ホアキン・グリロにはじまり、ベレン・マジャ、マヌエラ・カラスコ、
メルチェ・エスメラルダ、マノロ・マリン、ラファエル・カンパージョ、
ソン・デ・ラ・フロンテーラ、イサベル・バジョン、サラ・バラス、
ルイス・オルテガ、カルメン・コルテス、ファルーコス、グイト、
アイーダ・ゴメス、ブランカ・デル・レイ…って舞踊ばかりじゃなく
トマシート、ディエゴ・カラスコ、モライートというヘレス、
黄金コンパストリオをはじめ、フアン・ホセ・アマドール、フォスフォリート、
パブロ・マルティン、ディエゴ・アマドール、ダビ・ラゴス、アルフレド・ラゴス
などなど音楽方面もなかなか充実でしたよ。

つーのはともかく。

トリアーナ。

トリアーナといえば、ヘレス同様、フラメンコ揺籃の地として知られるところ。
今じゃヘレスほどにはフラメンコを感じることはできないようにも思うけど
それでも町を歩けば、ひと節うなっているおっさんがいたり
市場でマヌエラ・カラスコやマティルデ・コラル、ペパ・モンテス,スーシなんかにあったり
なんつーことはあるわけで、歩き方によってはじゅうぶんにフラメンコ、
感じることできるのではないかと。
夜だけの営業だけどマントンシージョなるフラメンコと闘牛の写真がいっぱいのバルもあるし
(ときどきすっごいフィエスタに遭遇できる。

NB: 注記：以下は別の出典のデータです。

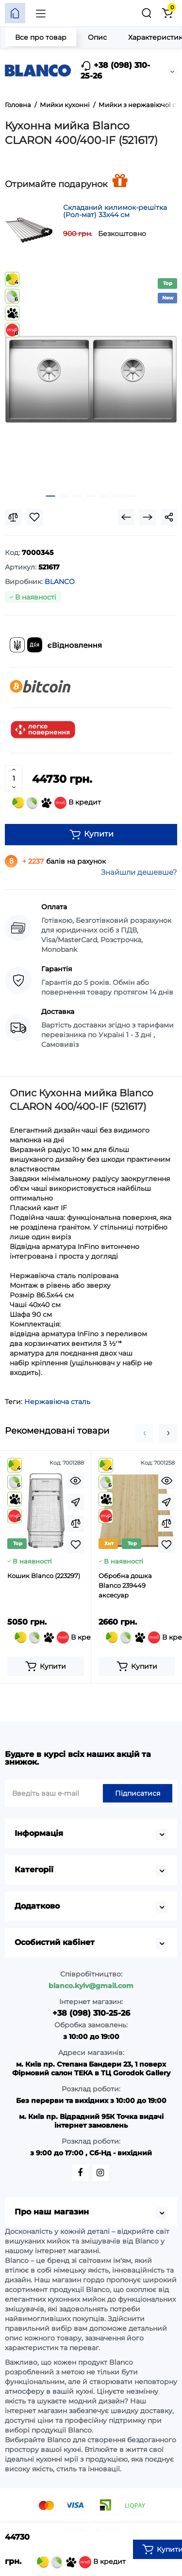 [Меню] (40, 13)
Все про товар (40, 37)
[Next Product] (147, 517)
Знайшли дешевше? (139, 872)
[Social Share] (169, 517)
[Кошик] (167, 13)
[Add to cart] (45, 1665)
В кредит (56, 802)
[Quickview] (75, 1480)
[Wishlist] (34, 517)
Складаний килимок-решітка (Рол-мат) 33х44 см (115, 211)
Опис (97, 37)
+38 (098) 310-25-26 (115, 70)
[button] (144, 1433)
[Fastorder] (75, 1502)
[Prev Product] (126, 517)
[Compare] (13, 517)
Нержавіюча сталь (57, 1401)
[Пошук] (146, 13)
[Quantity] (13, 778) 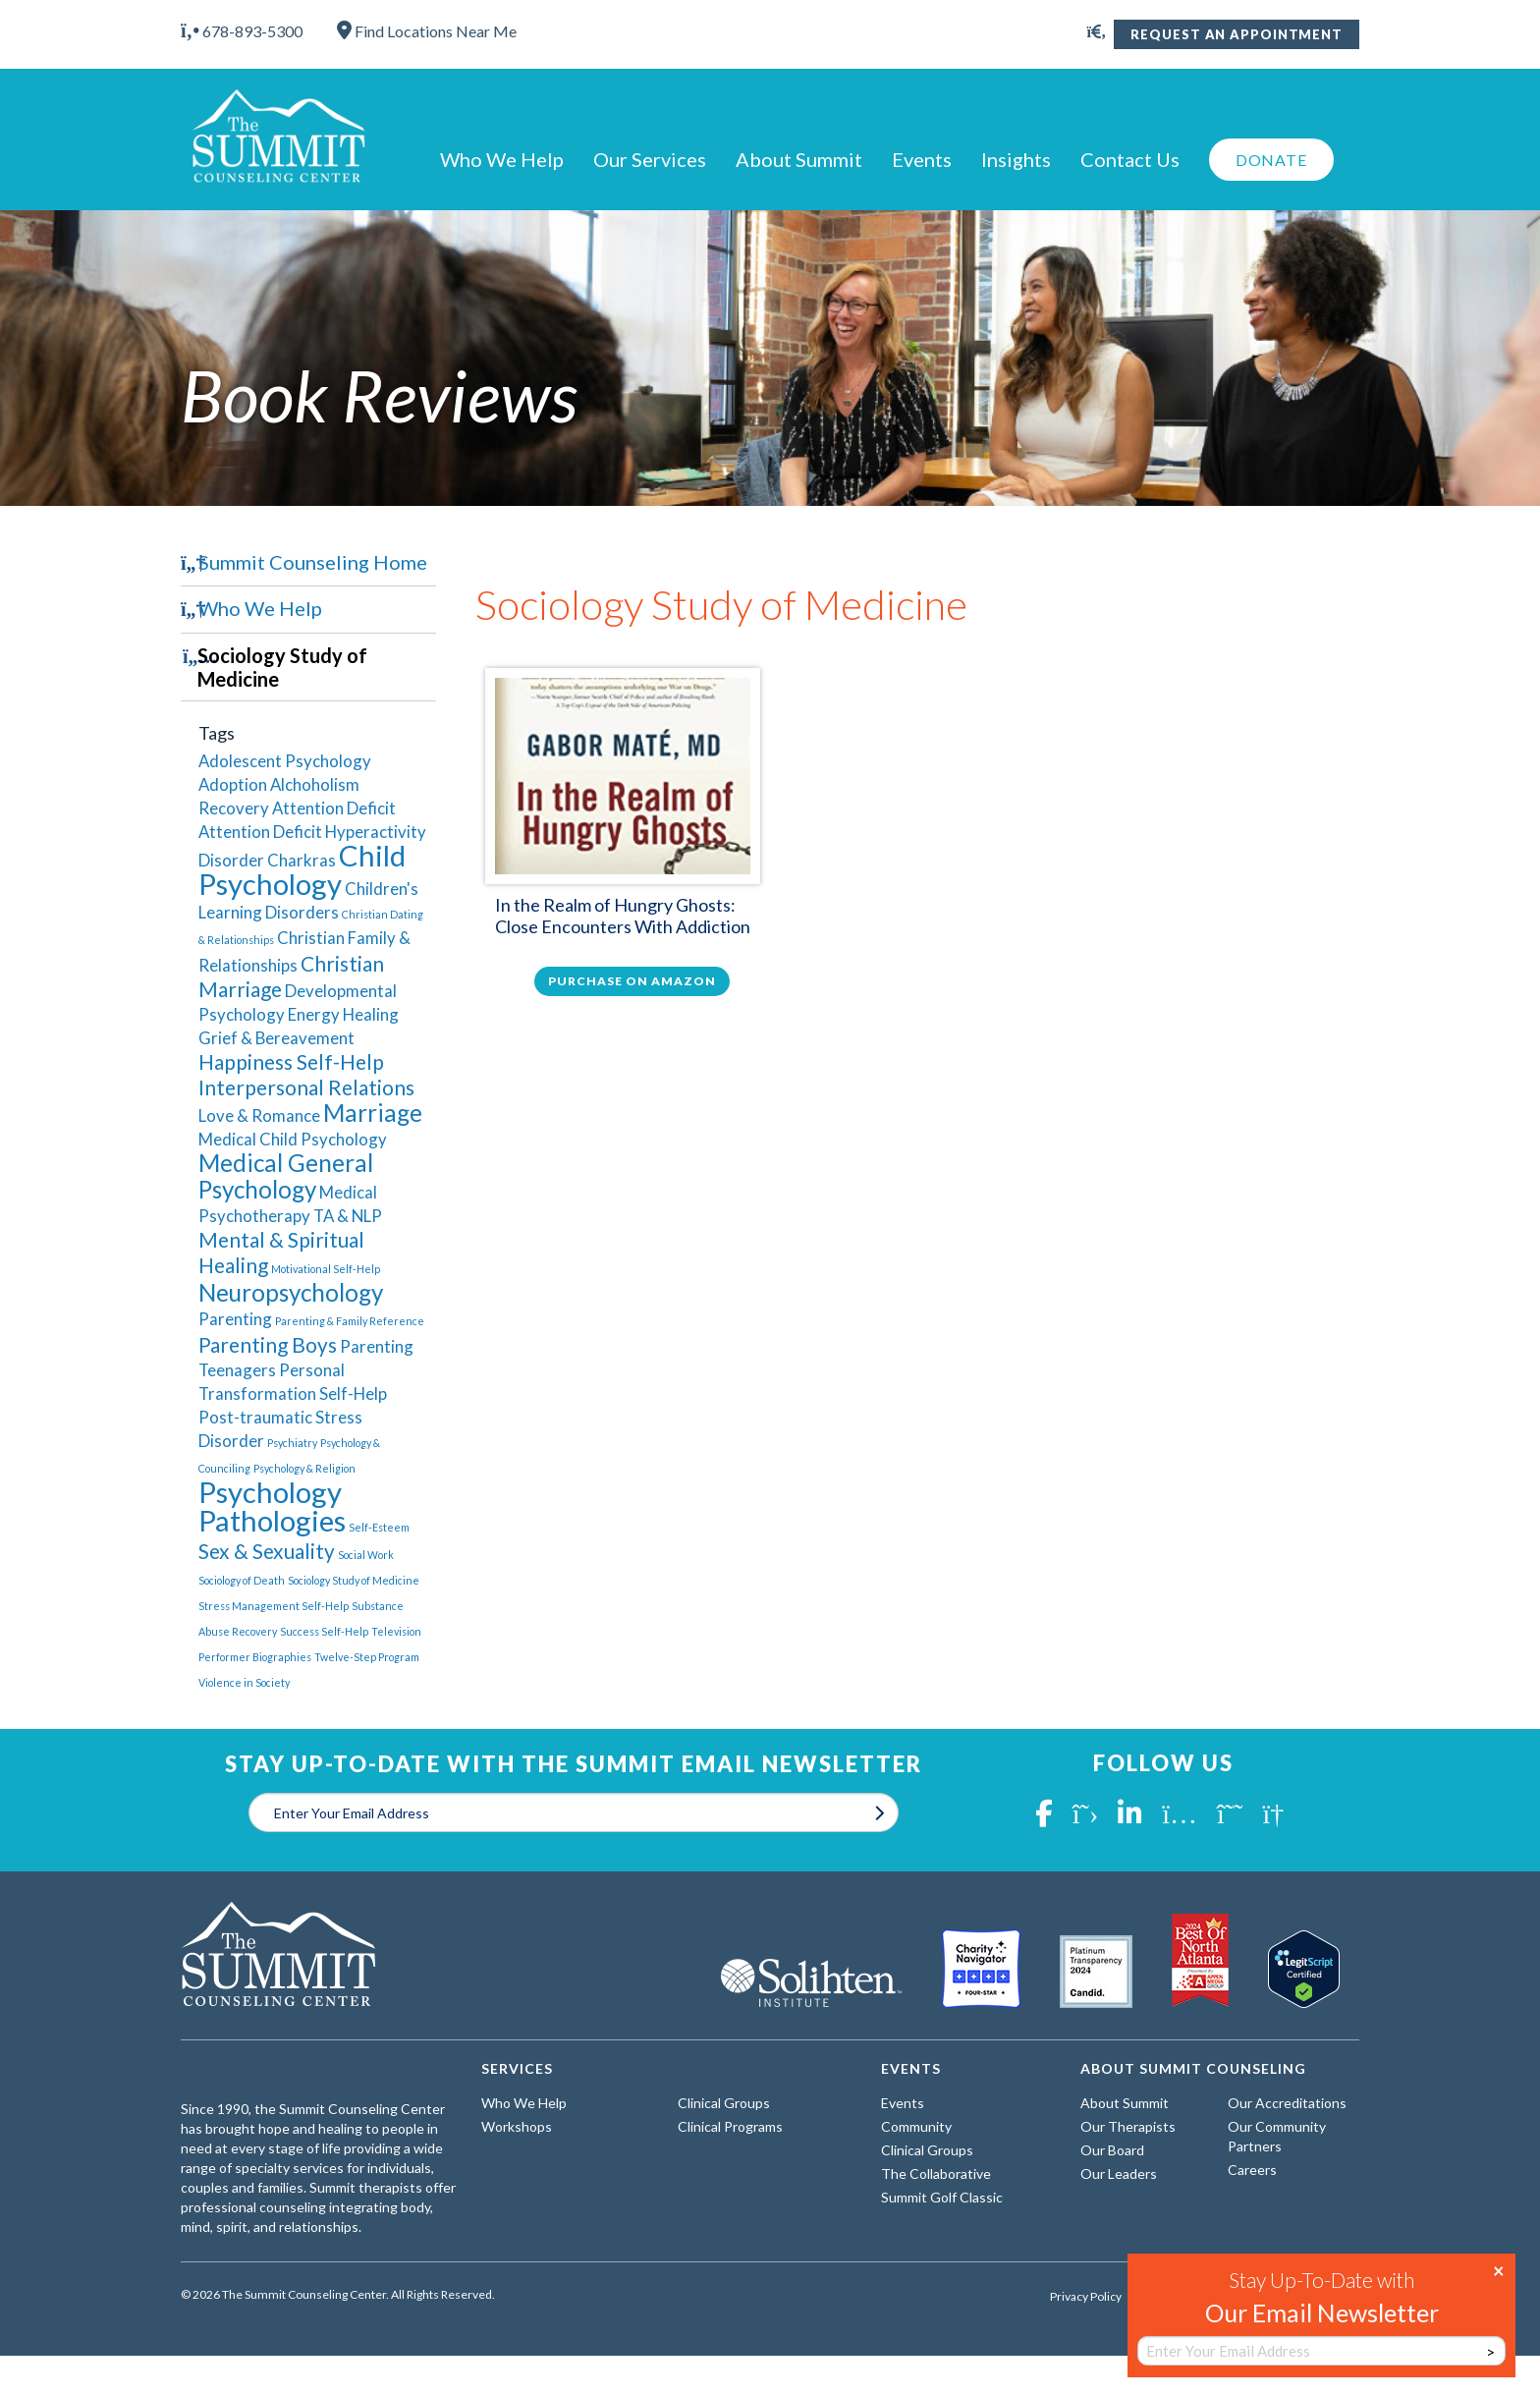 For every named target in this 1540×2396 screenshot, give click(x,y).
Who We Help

。。ど深夜だけど)
舞踊教室も多いし、ね。

で、トリアーナを聴きたいという人にはこれしかないでしょう、っていうのが
「トリアーナ・デ・エル・スラケ」
アレネーロ、エル・テタらトリアーナの歌を得意とする歌い手たちを集めたもの。
スラケとは、トリアーナの中でもチャピーナ広場のあたりのことをいうようだ。
で、このアルバムではトリアーナを代表する歌である
ソレア・デ・トリアーナがいっぱい聴けます。
今はあんまり歌う人もいないんだけどね。独特の節回し、わたしは好きです。
ペペ・デ・ラ・マトローナもよく歌っていたような。ナランヒートも録音してたっけか。
マトローナの好きだけど、本当は近所に住む、
ど近眼のおじいさんバリのが一番好きだったりする。。。